Here's what I want to happen:
input = "asdsad,200200-12964,0009,""TREASURY SETTLEMENT NON-COMPLIANCE ASSESSMENT FOR CPD2020-01-21 USD 589,037.17"" 0.00000000,1.000000"
output = "asdsad,200200-12964,0009,""TREASURY SETTLEMENT NON-COMPLIANCE ASSESSMENT FOR CPD2020-01-21 USD 589.037.17"" 0.00000000,1.000000"
How can I change the comma (,) to a dot (.) between ""...589,037.17..."" in Python using regex.
Extra: 589,037.17 => 589.037.17
I tried:
print(re.sub(r'(?<=\d),', '.', input))
But my output was:
output = "asdsad,200200-12964.0009,""TREASURY SETTLEMENT NON-COMPLIANCE ASSESSMENT FOR CPD2020-01-21 USD 589.037.17"" 0.00000000,1.000000"
First, don't call a variable input, because it overwrites the the built-in function input(). Also you repeated strings are just one string in Python.
i = 'asdsad,200200-12964,0009,TREASURY SETTLEMENT NON-COMPLIANCE ASSESSMENT FOR CPD2020-01-21 USD 589,037.17 0.00000000,1.000000'
To solve your specific case, you could match a the country code followed by 3 numbers in the first bit of the price before the comma. That works for this, but probably isn't generic enough for any country code and any price, as look-behinds must be of fixed width.
print(re.sub(r'(?<=USD \d{3}),', '.', i))
I would use a look-behind for the country code and space, then group the first bit of the number and replace it with a backreference.

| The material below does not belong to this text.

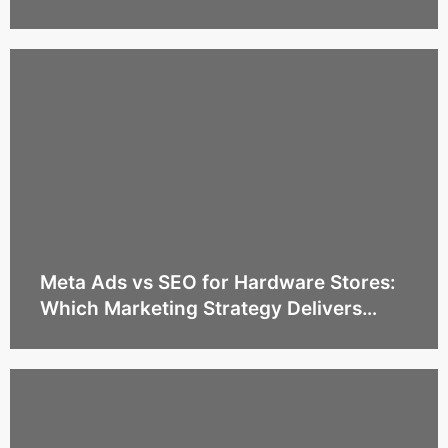
Estate Agencies
Meta Ads vs SEO for Hardware Stores:
Which Marketing Strategy Delivers
More Sales?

print(re.sub(r'(?<=[A-Z]{3} )(\d+),', r'\1.', i))
import re
input = "asdsad,200200-12964,0009,""TREASURY SETTLEMENT NON-COMPLIANCE ASSESSMENT FOR CPD2020-01-21 USD 589,037.17"" 0.00000000,1.000000"
print(input)
print(re.sub(r'USD (\d+),(\d+)', r'USD \1.\2', input))
Output:
asdsad,200200-12964,0009,TREASURY SETTLEMENT NON-COMPLIANCE ASSESSMENT FOR CPD2020-01-21 USD 589,037.17 0.00000000,1.000000
asdsad,200200-12964,0009,TREASURY SETTLEMENT NON-COMPLIANCE ASSESSMENT FOR CPD2020-01-21 USD 589.037.17 0.00000000,1.000000
You can go through this Search and Replace and this link for documenation on this.